Study on mechanical response and fracture characteristics of rock under full path unloading

Abstract

Abstract When the underground roadway of the coal mine passes through the abnormal area of geological structure (fault, collapse column, fracture zone, etc.), the excavation induces the unloading instability of engineering rock mass. The rock mass in the fracture zone is in elastic, plastic, and post-peak stress states.
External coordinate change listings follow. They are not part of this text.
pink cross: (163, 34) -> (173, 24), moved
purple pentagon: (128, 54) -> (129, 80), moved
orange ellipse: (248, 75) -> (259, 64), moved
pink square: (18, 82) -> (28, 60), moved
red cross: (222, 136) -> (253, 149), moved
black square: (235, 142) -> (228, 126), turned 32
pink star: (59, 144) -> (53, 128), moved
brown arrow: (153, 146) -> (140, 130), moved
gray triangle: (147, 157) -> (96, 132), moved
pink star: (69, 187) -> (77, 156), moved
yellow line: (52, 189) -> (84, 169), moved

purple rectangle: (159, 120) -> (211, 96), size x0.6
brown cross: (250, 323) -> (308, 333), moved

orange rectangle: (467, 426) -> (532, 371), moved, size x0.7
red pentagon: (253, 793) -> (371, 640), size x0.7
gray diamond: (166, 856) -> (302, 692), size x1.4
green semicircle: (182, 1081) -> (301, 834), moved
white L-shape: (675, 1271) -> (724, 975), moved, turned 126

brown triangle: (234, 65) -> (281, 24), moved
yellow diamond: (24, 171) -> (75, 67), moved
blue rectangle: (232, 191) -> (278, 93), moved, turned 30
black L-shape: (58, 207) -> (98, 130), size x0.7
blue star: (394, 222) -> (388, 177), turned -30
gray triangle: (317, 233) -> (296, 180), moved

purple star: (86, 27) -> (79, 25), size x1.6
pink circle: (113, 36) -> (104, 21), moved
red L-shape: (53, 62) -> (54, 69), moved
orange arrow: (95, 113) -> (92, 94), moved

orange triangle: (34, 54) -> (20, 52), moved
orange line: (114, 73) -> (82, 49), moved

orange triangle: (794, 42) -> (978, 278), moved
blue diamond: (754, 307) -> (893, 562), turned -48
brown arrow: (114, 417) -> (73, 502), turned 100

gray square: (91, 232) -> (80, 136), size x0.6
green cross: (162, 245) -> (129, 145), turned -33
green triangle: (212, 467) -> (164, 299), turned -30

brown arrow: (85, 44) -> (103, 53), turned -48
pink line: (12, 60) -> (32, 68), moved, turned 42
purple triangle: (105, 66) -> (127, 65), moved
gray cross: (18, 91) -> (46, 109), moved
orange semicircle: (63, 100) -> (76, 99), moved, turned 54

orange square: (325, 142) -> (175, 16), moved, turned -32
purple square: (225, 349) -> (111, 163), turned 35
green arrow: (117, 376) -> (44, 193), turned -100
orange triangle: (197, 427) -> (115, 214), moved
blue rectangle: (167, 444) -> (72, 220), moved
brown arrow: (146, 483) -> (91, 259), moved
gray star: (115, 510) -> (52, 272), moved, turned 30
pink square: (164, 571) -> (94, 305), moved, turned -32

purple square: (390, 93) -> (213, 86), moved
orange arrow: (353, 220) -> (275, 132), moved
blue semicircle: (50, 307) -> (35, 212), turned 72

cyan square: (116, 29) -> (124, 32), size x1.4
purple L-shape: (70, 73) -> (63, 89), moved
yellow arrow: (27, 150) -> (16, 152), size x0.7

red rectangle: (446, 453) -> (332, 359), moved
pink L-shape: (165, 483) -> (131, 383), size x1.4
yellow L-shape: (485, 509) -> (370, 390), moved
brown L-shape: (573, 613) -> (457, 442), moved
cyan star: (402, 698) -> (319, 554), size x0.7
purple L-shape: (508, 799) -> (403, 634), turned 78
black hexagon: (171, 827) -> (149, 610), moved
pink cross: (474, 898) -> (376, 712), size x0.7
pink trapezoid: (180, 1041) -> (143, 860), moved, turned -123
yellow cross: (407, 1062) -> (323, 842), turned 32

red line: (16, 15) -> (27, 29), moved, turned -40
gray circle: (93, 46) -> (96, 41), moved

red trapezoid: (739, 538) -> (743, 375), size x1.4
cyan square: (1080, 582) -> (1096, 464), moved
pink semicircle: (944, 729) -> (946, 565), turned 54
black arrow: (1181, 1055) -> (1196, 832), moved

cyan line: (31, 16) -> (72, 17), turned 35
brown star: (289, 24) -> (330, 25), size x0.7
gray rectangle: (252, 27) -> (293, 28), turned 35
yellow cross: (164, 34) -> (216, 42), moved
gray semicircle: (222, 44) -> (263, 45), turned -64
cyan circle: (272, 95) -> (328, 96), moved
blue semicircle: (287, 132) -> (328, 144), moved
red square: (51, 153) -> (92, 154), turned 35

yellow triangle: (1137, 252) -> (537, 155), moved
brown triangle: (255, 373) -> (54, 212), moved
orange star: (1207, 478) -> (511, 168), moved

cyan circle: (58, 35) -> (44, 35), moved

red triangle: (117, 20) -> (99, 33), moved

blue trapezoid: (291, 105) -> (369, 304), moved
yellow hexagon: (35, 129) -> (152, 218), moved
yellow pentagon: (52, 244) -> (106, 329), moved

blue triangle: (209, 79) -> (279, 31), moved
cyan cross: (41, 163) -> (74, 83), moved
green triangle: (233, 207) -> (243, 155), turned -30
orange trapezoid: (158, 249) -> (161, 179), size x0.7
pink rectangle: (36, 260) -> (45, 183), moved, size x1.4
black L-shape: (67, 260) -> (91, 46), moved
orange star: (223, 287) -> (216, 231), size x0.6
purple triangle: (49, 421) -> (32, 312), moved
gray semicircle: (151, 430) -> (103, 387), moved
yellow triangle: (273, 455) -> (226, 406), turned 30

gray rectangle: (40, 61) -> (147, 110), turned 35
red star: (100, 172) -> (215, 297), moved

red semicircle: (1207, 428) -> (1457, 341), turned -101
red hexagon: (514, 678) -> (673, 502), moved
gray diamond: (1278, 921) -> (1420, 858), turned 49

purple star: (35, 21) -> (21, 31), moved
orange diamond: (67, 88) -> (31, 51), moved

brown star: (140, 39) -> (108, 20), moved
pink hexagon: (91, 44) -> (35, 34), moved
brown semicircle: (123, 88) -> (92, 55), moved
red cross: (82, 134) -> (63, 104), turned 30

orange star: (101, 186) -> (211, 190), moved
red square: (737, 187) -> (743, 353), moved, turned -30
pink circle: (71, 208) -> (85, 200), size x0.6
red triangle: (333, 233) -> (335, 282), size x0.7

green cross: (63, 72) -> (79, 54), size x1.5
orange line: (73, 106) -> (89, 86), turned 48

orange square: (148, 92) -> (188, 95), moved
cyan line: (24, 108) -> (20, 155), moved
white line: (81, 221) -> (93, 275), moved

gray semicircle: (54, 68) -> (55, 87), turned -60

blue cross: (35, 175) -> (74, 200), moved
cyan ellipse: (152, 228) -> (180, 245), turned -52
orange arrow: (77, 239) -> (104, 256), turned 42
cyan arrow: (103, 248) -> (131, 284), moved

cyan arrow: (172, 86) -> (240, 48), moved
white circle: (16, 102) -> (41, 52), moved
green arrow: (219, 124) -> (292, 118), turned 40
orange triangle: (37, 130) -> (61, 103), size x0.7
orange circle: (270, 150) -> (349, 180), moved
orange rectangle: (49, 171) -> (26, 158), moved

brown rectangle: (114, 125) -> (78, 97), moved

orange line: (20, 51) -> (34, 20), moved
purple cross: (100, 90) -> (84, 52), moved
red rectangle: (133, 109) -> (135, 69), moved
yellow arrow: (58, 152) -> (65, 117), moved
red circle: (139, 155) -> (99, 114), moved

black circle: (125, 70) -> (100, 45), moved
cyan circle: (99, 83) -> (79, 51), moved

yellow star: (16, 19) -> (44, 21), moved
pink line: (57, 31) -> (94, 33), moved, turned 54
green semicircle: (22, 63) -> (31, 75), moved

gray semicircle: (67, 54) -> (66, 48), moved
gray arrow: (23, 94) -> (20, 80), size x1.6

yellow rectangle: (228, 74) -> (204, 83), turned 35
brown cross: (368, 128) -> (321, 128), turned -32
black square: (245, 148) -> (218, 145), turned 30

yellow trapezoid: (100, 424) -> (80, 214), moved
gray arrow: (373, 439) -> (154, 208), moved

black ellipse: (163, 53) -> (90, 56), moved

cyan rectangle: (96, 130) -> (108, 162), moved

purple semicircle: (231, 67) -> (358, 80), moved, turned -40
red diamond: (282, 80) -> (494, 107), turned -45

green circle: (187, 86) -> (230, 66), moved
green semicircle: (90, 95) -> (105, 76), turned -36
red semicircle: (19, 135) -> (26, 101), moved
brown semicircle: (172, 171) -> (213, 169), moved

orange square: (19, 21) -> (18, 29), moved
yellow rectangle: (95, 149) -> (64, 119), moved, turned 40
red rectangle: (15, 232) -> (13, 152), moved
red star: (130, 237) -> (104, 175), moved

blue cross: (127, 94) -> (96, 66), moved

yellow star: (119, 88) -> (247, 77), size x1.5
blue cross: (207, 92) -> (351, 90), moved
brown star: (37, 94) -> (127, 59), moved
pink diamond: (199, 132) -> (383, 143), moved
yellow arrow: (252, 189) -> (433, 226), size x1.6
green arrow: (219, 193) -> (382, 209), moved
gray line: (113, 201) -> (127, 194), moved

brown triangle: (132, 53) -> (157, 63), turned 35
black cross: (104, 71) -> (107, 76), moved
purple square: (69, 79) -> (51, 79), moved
The process of excavation through the fracture zone is essentially unloading from the full stress path. To explore the mechanical response to sandstone under different stress levels, based on the study of the possibility of stress path, the elastic axial pressure unloading confining pressure, the elastic principal stress constant unloading confining pressure, the plastic axial pressure unloading confining pressure, the plastic principal stress constant unloading confining pressure, the plastic axial D1 displacement constant unloading confining pressure, the plastic axial pressure confining pressure proportional unloading, and the post-peak axial pressure confining pressure synchronous unloading path are systematically carried out. The characteristics of a full stress-strain curve under 7 unloading paths are obtained, the deformation law caused by unloading is analyzed, and the relationship between the unloading path and strain increment is studied. It is obtained that with the increase of unloading degree, the unloading deformation modulus E in the elastic stress state first increases, then stabilizes, and then decreases, and the unloading deformation modulus E in the plastic stress state gradually decreases, Poisson's ratio µ both showed an increasing trend, normalized plastic shear strain \({\gamma ^p}/\gamma _{{\hbox{max} }}^{p}\) and dilatancy angle ψ according to the single exponential function, the initial confining pressure is negatively correlated with the dilatancy angle, and the research results can support the enrichment and development of unloading rock mechanics.